Gondry captures Marc’s chaotic mental state in a style that is fittingly disordered. Over the course of the film, he builds a pastiche of mismatched scenes that span several genres. For instance, an elegant montage of the Cévennes region is placed beside a stop-motion animation sequence about a talking fox.
Later in the film, an action-packed shoot-out scene reminiscent of a James Bond movie is interrupted by a cooking video where Denise lovingly instructs us how to make grattin aux pates. While these rapid shifts in style prevent the film from achieving a sense of unity, they do allow us to step-inside Marc’s disjointed mind, even if this does leave us baffled at times.
Marc’s “masterpiece”, a treatise on creativity called ‘The Book of Solutions’, becomes a motif that guides us through this lack of unity. Marc reads excerpts from his book through a series of recurring voiceovers. Among his long digressions on the nature of creativity, his main ‘rules’ include “Learn by doing” and “Don’t listen to others.”
While these rules are insightful, the voiceovers become too introspective. We spend more time inside Marc’s mind than we initially bargained for and the film itself begins to drag.
Gondry seems to switch between parodying Marc’s narcissism and sympathising with his self-doubt. In one memorable scene, Marc wants to record a score for his new film. He hires an entire orchestra but decides to fire the conductor and direct the musicians himself, despite having no musical experience. Gondry celebrates Marc’s courage here – the rule “Learn by doing” is flashed across the screen — and seems to overlook his sheer arrogance, which becomes increasingly off-putting.
Despite pushing forty, Marc is still a child at heart. Although Gondry seems to romanticise this fact — he uses a whimsical piano motif by Étienne Charry to suggest a quaint kind of innocence — I quickly became irritated by Marc’s man-child behaviours, especially his treatment towards his female crew.

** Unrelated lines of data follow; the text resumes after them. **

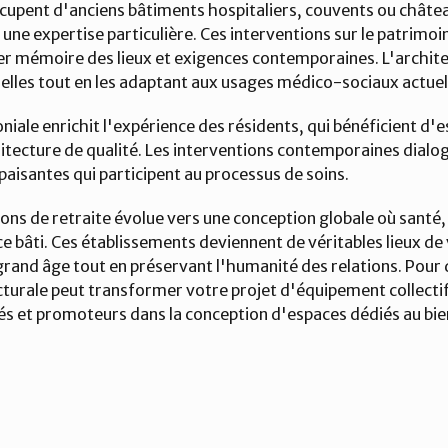
pent d'anciens bâtiments hospitaliers, couvents ou château
ne expertise particulière. Ces interventions sur le patrimoin
ier mémoire des lieux et exigences contemporaines. L'architec
inelles tout en les adaptant aux usages médico-sociaux actuel
iale enrichit l'expérience des résidents, qui bénéficient d'
hitecture de qualité. Les interventions contemporaines dialogu
aisantes qui participent au processus de soins.
ons de retraite évolue vers une conception globale où santé, c
e bâti. Ces établissements deviennent de véritables lieux de 
grand âge tout en préservant l'humanité des relations. Pou
turale peut transformer votre projet d'équipement collectif, 
s et promoteurs dans la conception d'espaces dédiés au bien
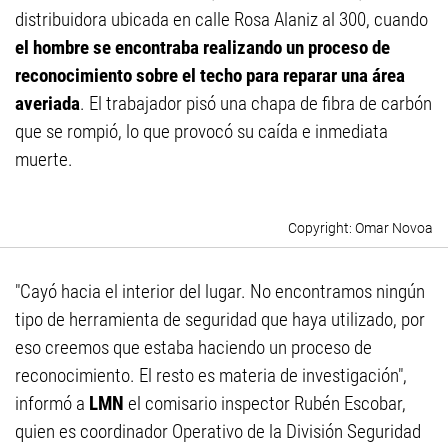
distribuidora ubicada en calle Rosa Alaniz al 300, cuando
el hombre se encontraba realizando un proceso de
reconocimiento sobre el techo para reparar una área
averiada
. El trabajador pisó una chapa de fibra de carbón
que se rompió, lo que provocó su caída e inmediata
muerte.
Omar Novoa
"Cayó hacia el interior del lugar. No encontramos ningún
tipo de herramienta de seguridad que haya utilizado, por
eso creemos que estaba haciendo un proceso de
reconocimiento. El resto es materia de investigación",
informó a
LMN
el comisario inspector Rubén Escobar,
quien es coordinador Operativo de la División Seguridad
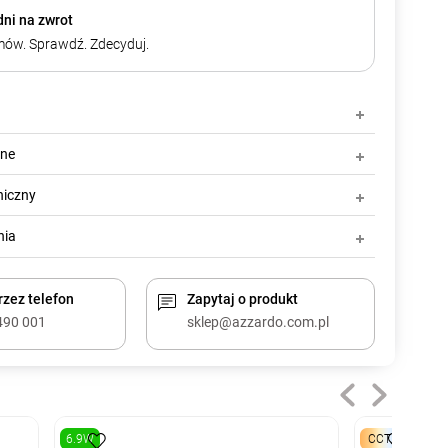
dni na zwrot
ów. Sprawdź. Zdecyduj.
zne
niczny
nia
zez telefon
Zapytaj o produkt
490 001
sklep@azzardo.com.pl
6.9W
CCT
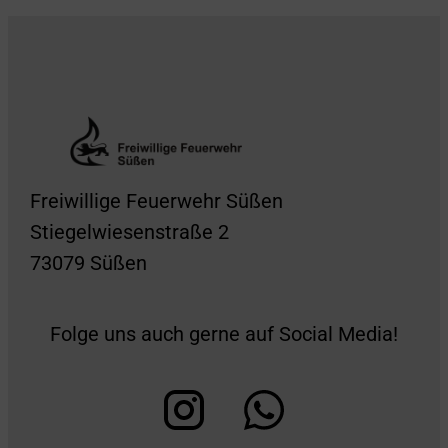
Freiwillige Feuerwehr Süßen
Stiegelwiesenstraße 2
73079 Süßen
Folge uns auch gerne auf Social Media!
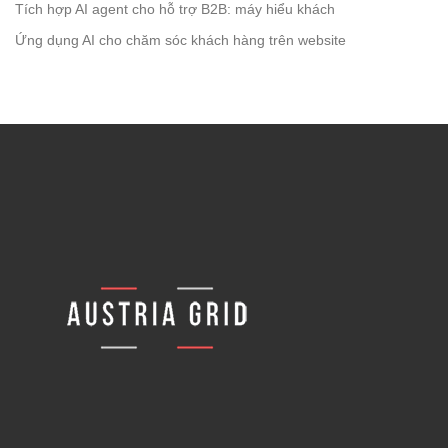
Tích hợp AI agent cho hỗ trợ B2B: máy hiểu khách
Ứng dụng AI cho chăm sóc khách hàng trên website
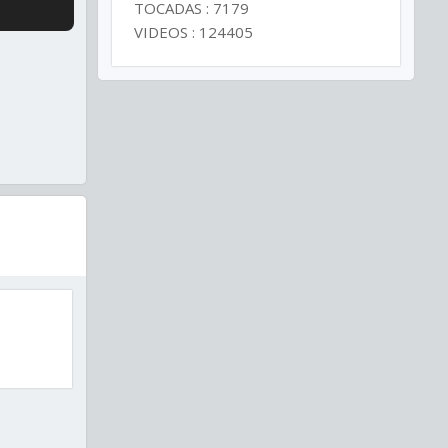
TOCADAS : 7179
VIDEOS : 124405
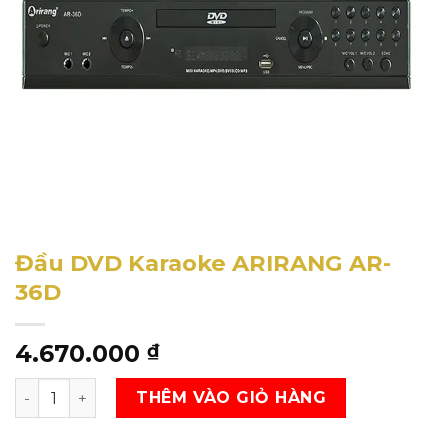
Đầu DVD Karaoke ARIRANG AR-
36D
4.670.000
₫
Đầu DVD Karaoke ARIRANG AR-36D SL
THÊM VÀO GIỎ HÀNG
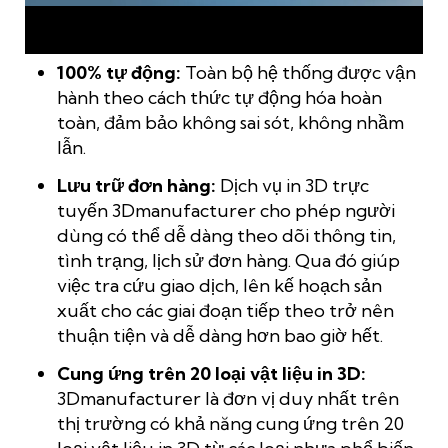
Dịch vụ in 3D tự động 3Dmanufacturer cho phép báo giá và
đặt hàng 24/7
100% tự động:
Toàn bộ hệ thống được vận
hành theo cách thức tự động hóa hoàn
toàn, đảm bảo không sai sót, không nhầm
lẫn.
Lưu trữ đơn hàng:
Dịch vụ in 3D trực
tuyến 3Dmanufacturer cho phép người
dùng có thể dễ dàng theo dõi thông tin,
tình trạng, lịch sử đơn hàng. Qua đó giúp
việc tra cứu giao dịch, lên kế hoạch sản
xuất cho các giai đoạn tiếp theo trở nên
thuận tiện và dễ dàng hơn bao giờ hết.
Cung ứng trên 20 loại vật liệu in 3D:
3Dmanufacturer là đơn vị duy nhất trên
thị trường có khả năng cung ứng trên 20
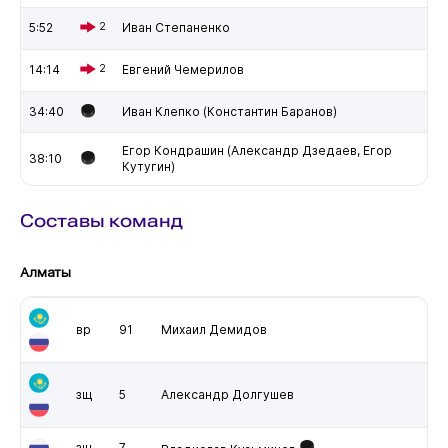
5:52
2
Иван Степаненко
14:14
2
Евгений Чемерилов
34:40
Иван Клепко (Константин Баранов)
Егор Кондрашин (Александр Дзедаев, Егор
38:10
Кутугин)
Составы команд
Алматы
вр
91
Михаил Демидов
зщ
5
Александр Долгушев
зщ
7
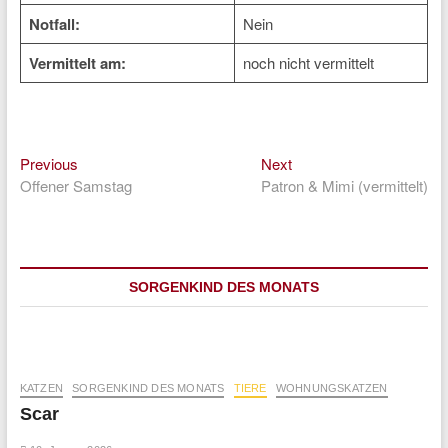
Notfall:
Nein
Vermittelt am:
noch nicht vermittelt
Previous
Next
Beitragsnavigation
Previous
Next
post:
post:
Offener Samstag
Patron & Mimi (vermittelt)
SORGENKIND DES MONATS
KATZEN
SORGENKIND DES MONATS
TIERE
WOHNUNGSKATZEN
Scar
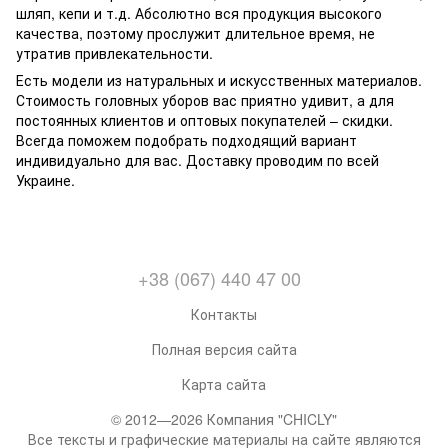
шляп, кепи и т.д. Абсолютно вся продукция высокого
качества, поэтому прослужит длительное время, не
утратив привлекательности.
Есть модели из натуральных и искусственных материалов.
Стоимость головных уборов вас приятно удивит, а для
постоянных клиентов и оптовых покупателей – скидки.
Всегда поможем подобрать подходящий вариант
индивидуально для вас. Доставку проводим по всей
Украине.
+38 (067) 440 47 00
Контакты
Полная версия сайта
Карта сайта
© 2012—2026 Компания "CHICLY"
Все тексты и графические материалы на сайте являются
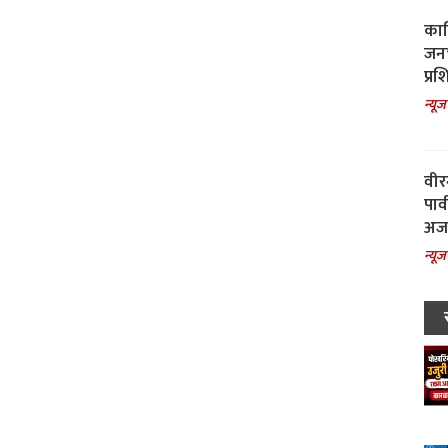
काल
जनच
प्रश
न्यूज
वीर
पार
अजय
न्यूज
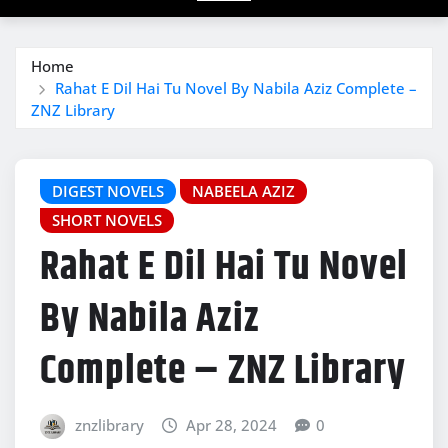
Home
Rahat E Dil Hai Tu Novel By Nabila Aziz Complete –
ZNZ Library
DIGEST NOVELS
NABEELA AZIZ
SHORT NOVELS
Rahat E Dil Hai Tu Novel
By Nabila Aziz
Complete – ZNZ Library
znzlibrary
Apr 28, 2024
0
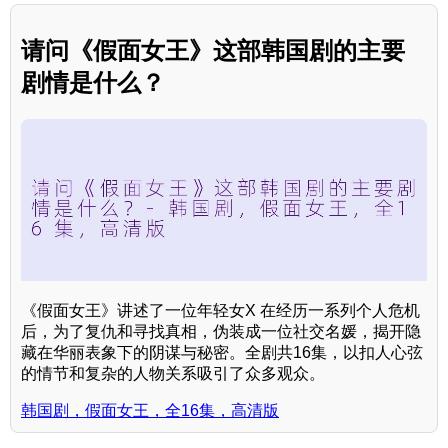
请问《假面女王》这部韩国剧的主要
剧情是什么？
《假面女王》讲述了一位年轻女X 在经历一系列个人危机
后，为了复仇和寻找真相，伪装成一位社交名媛，揭开隐
藏在华丽表象下的阴谋与秘密。全剧共16集，以扣人心弦
的情节和复杂的人物关系吸引了众多观众。
韩国剧，假面女王，全16集，高清版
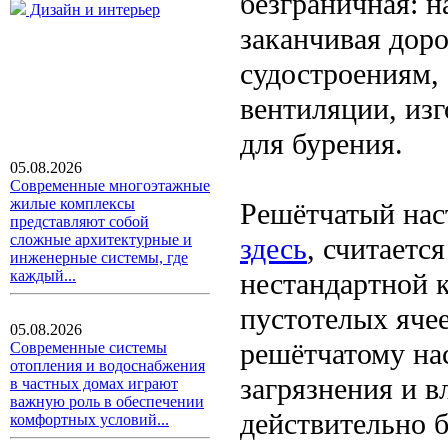
безграничная: н
Дизайн и интерьер
заканчивая дор
судостроениям,
вентиляции, из
для бурения.
05.08.2026
Современные многоэтажные
жилые комплексы
Решётчатый нас
представляют собой
сложные архитектурные и
здесь
, считаетс
инженерные системы, где
нестандартной 
каждый...
пустотелых яче
05.08.2026
решётчатому нас
Современные системы
отопления и водоснабжения
загрязнения и 
в частных домах играют
важную роль в обеспечении
действительно 
комфортных условий...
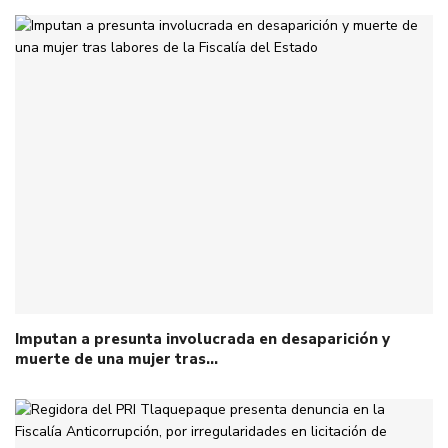
Imputan a presunta involucrada en desaparición y
muerte de una mujer tras…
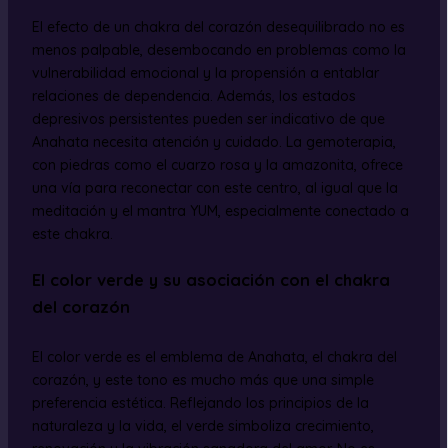
El efecto de un chakra del corazón desequilibrado no es
menos palpable, desembocando en problemas como la
vulnerabilidad emocional y la propensión a entablar
relaciones de dependencia. Además, los estados
depresivos persistentes pueden ser indicativo de que
Anahata necesita atención y cuidado. La gemoterapia,
con piedras como el cuarzo rosa y la amazonita, ofrece
una vía para reconectar con este centro, al igual que la
meditación y el mantra YUM, especialmente conectado a
este chakra.
El color verde y su asociación con el chakra
del corazón
El color verde es el emblema de Anahata, el chakra del
corazón, y este tono es mucho más que una simple
preferencia estética. Reflejando los principios de la
naturaleza y la vida, el verde simboliza crecimiento,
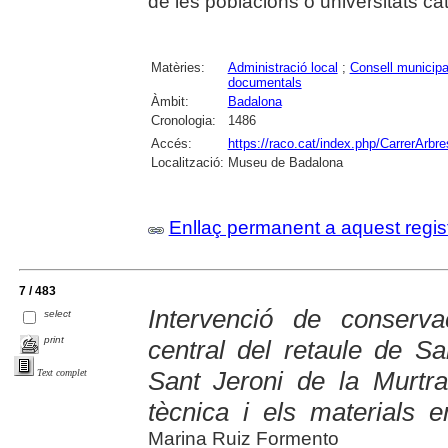
de les poblacions o universitats ca
Matèries:
Administració local
;
Consell municipa
documentals
Àmbit:
Badalona
Cronologia:
1486
Accés:
https://raco.cat/index.php/CarrerArbre
Localització:
Museu de Badalona
Enllaç permanent a aquest regis
7 / 483
Intervenció de conserva
select
print
central del retaule de S
Sant Jeroni de la Murtr
Text complet
tècnica i els materials e
Marina Ruiz Formento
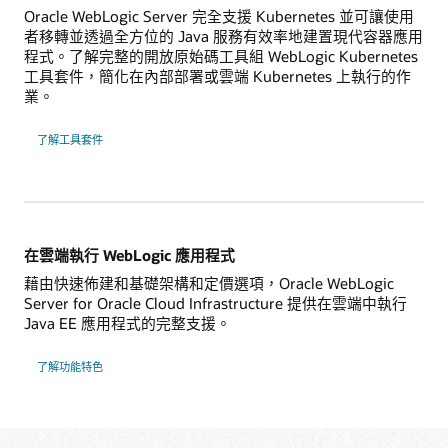
Oracle WebLogic Server 完全支援 Kubernetes 並可讓使用
者移轉並透過全方位的 Java 服務有效率地建置現代容器應用
程式。了解完整的開放原始碼工具組 WebLogic Kubernetes
工具套件，簡化在內部部署或雲端 Kubernetes 上執行的作
業。
了解工具套件
在雲端執行 WebLogic 應用程式
藉由快速佈建和基礎架構和定價選項，Oracle WebLogic
Server for Oracle Cloud Infrastructure 提供在雲端中執行
Java EE 應用程式的完整支援。
了解功能特色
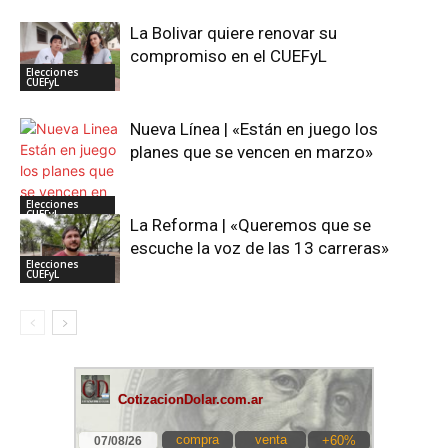
La Bolivar quiere renovar su
compromiso en el CUEFyL
Elecciones
CUEFyL
Nueva Línea | «Están en juego los
planes que se vencen en marzo»
Elecciones
CUEFyL
La Reforma | «Queremos que se
escuche la voz de las 13 carreras»
Elecciones
CUEFyL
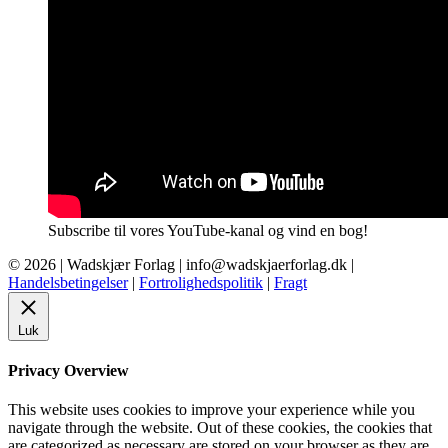
Subscribe til vores YouTube-kanal og vind en bog!
© 2026 |
Wadskjær Forlag
| info@wadskjaerforlag.dk |
Handelsbetingelser
|
Fortrolighedspolitik
|
Fragt
Luk
Privacy Overview
This website uses cookies to improve your experience while you
navigate through the website. Out of these cookies, the cookies that
are categorized as necessary are stored on your browser as they are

Marc frequently abuses Charlotte and Sylvia, throwing temper tantrums when things don’t go his way. In one instance, he becomes so angry he throws a pile of plates down the stairs. But Gondry frames these outbursts as the inevitable consequence of creativity. He does not want us to criticise Marc’s actions, but sympathise with the difficulties he endures as an artist.
While Gondry has effectively portrayed the creative mind at work, the film becomes less about its initial themes of creativity and the complexity of finding inspiration, and more focused on the delicate male ego.
Ultimately, there is only so much of Marc’s self-indulgent introspection we can take. It is a shame Gondry failed to realise just how irritating his protagonist really is.
The Book of Solutions (2023) played at the 2024 Alliance Française French Film Festival.